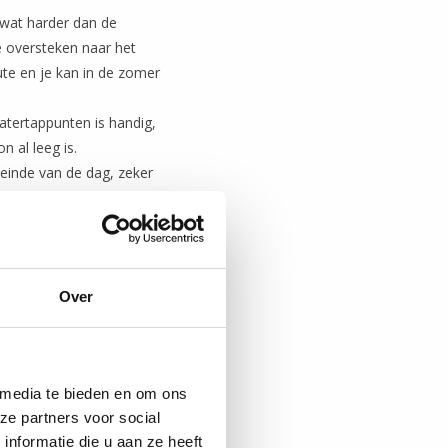
l wat harder dan de
e oversteken naar het
ute en je kan in de zomer
atertappunten is handig,
n al leeg is.
einde van de dag, zeker
nnen, even schuilen in
n het strand komen rennen
Over
 media te bieden en om ons
ze partners voor social
nformatie die u aan ze heeft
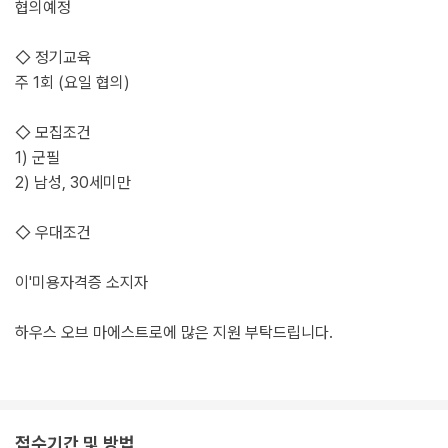
협의예정
◇ 정기교육
주 1회 (요일 협의)
◇ 모집조건
1) 군필
2) 남성, 30세미만
◇ 우대조건
이'미용자격증 소지자
하우스 오브 마에스트로에 많은 지원 부탁드립니다.
접수기간 및 방법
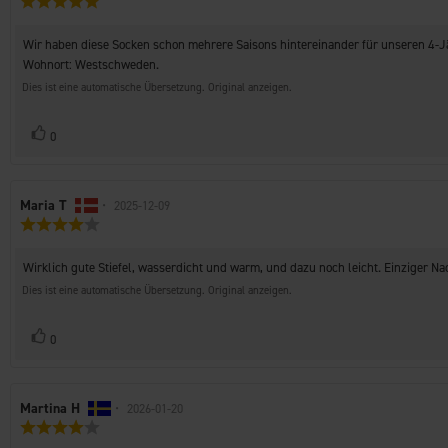
der
5.0
Rezension:
von
Rezensionstext:
Wir haben diese Socken schon mehrere Saisons hintereinander für unseren 4-Jäh
5
Sternen
Wohnort: Westschweden.
Dies ist eine automatische Übersetzung. Original anzeigen.
Stimme
Bewertung(en)
0
zu
Autor
Maria T
•
Bewertungsdatum:
2025-12-09
Bewertung:
der
4.0
Rezension:
von
Rezensionstext:
Wirklich gute Stiefel, wasserdicht und warm, und dazu noch leicht. Einziger Nach
5
Sternen
Dies ist eine automatische Übersetzung. Original anzeigen.
Stimme
Bewertung(en)
0
zu
Autor
Martina H
•
Bewertungsdatum:
2026-01-20
Bewertung:
der
4.0
Rezension:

____

- _WHAT IS EXPECTED_: Could you output the full set of entries exactly, skipping every picture?

- _WRITTEN ANSWER_:
l wat harder dan de
e oversteken naar het
ute en je kan in de zomer
atertappunten is handig,
n al leeg is.
einde van de dag, zeker
nnen, even schuilen in
n het strand komen rennen
Over
 media te bieden en om ons
ze partners voor social
nformatie die u aan ze heeft
협의예정
◇ 정기교육
주 1회 (요일 협의)
◇ 모집조건
1) 군필
2) 남성, 30세미만
◇ 우대조건
이'미용자격증 소지자
하우스 오브 마에스트로에 많은 지원 부탁드립니다.
접수기간 및 방법
der
5.0
Rezension:
von
Rezensionstext:
Wir haben diese Socken schon mehrere Saisons hintereinander für unseren 4-Jäh
5
Sternen
Wohnort: Westschweden.
Dies ist eine automatische Übersetzung. Original anzeigen.
Stimme
Bewertung(en)
0
zu
Autor
Maria T
•
Bewertungsdatum:
2025-12-09
Bewertung:
der
4.0
Rezension:
von
Rezensionstext:
Wirklich gute Stiefel, wasserdicht und warm, und dazu noch leicht. Einziger Nach
5
Sternen
Dies ist eine automatische Übersetzung. Original anzeigen.
Stimme
Bewertung(en)
0
zu
Autor
Martina H
•
Bewertungsdatum:
2026-01-20
Bewertung:
der
4.0
Rezension:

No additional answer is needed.